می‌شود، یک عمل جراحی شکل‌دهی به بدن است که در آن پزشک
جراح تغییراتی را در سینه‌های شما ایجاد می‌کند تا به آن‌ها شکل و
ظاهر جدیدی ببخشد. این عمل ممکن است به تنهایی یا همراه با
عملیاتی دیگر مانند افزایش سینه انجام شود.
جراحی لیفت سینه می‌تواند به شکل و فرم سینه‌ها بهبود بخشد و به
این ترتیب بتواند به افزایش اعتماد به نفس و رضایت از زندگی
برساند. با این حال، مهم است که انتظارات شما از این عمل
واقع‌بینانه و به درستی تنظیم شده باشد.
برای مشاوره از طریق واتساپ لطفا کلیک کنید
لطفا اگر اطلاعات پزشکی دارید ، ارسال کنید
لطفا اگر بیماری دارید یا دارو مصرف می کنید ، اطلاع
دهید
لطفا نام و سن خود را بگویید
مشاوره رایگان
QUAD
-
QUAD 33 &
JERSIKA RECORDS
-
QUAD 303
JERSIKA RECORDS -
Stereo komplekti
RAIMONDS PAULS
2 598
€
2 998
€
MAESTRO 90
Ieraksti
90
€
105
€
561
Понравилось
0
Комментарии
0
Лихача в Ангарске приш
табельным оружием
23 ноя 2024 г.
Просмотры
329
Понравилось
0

***

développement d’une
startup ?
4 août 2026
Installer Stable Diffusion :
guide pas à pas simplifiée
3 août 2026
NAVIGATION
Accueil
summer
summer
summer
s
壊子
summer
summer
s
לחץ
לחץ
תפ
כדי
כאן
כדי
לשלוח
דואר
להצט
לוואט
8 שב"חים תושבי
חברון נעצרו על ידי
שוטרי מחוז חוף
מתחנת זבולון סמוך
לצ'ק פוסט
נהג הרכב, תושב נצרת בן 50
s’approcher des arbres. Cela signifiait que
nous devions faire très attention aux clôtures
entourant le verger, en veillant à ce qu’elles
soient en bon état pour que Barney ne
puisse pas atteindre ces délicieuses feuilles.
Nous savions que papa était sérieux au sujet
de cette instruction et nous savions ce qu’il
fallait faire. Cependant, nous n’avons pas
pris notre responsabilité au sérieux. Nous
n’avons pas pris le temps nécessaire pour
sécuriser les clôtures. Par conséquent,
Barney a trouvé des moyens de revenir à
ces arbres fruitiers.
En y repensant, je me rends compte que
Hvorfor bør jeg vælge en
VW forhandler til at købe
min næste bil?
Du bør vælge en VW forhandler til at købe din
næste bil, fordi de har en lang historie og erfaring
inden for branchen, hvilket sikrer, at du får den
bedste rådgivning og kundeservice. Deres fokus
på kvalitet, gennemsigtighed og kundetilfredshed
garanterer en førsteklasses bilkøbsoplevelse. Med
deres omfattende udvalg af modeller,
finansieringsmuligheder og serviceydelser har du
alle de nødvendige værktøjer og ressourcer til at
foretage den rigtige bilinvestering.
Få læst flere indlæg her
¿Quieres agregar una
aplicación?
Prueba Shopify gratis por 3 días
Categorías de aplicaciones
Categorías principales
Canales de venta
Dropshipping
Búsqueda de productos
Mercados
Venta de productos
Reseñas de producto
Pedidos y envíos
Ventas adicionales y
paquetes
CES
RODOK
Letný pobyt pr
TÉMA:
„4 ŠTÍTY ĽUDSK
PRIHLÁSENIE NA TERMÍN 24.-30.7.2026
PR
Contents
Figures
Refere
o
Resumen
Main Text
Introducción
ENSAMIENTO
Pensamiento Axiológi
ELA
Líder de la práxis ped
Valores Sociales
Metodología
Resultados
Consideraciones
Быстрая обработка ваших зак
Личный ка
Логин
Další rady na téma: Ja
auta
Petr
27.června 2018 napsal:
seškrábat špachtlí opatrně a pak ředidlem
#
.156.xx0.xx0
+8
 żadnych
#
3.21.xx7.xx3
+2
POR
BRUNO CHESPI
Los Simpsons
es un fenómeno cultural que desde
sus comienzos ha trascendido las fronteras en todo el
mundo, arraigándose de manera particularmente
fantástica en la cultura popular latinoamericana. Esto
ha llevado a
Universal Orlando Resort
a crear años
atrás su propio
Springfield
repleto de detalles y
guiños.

***

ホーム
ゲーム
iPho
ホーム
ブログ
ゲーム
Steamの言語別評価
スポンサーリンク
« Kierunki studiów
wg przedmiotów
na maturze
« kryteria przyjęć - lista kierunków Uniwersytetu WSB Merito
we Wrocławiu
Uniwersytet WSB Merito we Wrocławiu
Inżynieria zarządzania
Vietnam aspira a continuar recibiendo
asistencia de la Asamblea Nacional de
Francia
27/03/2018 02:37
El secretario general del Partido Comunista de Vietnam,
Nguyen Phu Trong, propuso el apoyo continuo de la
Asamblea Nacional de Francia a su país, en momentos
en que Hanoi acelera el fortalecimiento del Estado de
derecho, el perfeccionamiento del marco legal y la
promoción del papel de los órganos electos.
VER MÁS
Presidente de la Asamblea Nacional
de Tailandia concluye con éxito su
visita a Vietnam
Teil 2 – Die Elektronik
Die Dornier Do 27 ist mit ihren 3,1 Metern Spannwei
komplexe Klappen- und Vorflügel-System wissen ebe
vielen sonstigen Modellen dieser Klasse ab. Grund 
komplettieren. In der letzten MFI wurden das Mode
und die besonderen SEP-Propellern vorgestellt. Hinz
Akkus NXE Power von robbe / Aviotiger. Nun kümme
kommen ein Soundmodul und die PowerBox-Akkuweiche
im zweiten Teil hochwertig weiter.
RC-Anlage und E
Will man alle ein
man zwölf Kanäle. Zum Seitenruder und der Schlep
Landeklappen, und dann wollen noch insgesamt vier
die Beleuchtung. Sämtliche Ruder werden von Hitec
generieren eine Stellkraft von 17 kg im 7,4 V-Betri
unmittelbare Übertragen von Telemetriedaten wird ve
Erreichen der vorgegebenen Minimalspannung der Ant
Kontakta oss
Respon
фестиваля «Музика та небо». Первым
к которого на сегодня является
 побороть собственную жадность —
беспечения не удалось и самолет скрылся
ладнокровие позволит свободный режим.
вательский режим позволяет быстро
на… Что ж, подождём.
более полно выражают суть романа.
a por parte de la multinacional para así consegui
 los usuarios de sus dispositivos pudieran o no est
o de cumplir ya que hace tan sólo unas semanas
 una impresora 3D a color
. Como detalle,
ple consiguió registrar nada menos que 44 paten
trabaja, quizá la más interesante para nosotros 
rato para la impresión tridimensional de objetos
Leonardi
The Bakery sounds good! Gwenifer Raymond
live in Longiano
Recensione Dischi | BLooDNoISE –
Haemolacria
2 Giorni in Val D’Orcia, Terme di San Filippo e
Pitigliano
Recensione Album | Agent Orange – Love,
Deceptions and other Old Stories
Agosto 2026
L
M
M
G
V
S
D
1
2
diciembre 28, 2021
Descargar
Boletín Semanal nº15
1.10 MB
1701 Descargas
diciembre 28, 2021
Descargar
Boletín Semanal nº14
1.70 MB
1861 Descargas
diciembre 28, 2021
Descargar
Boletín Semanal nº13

***

§ What to do:
In the entries above, copy each line that contains the string "faire".

§ Exercise response:
nous devions faire très attention aux clôtures
fallait faire. Cependant, nous n’avons pas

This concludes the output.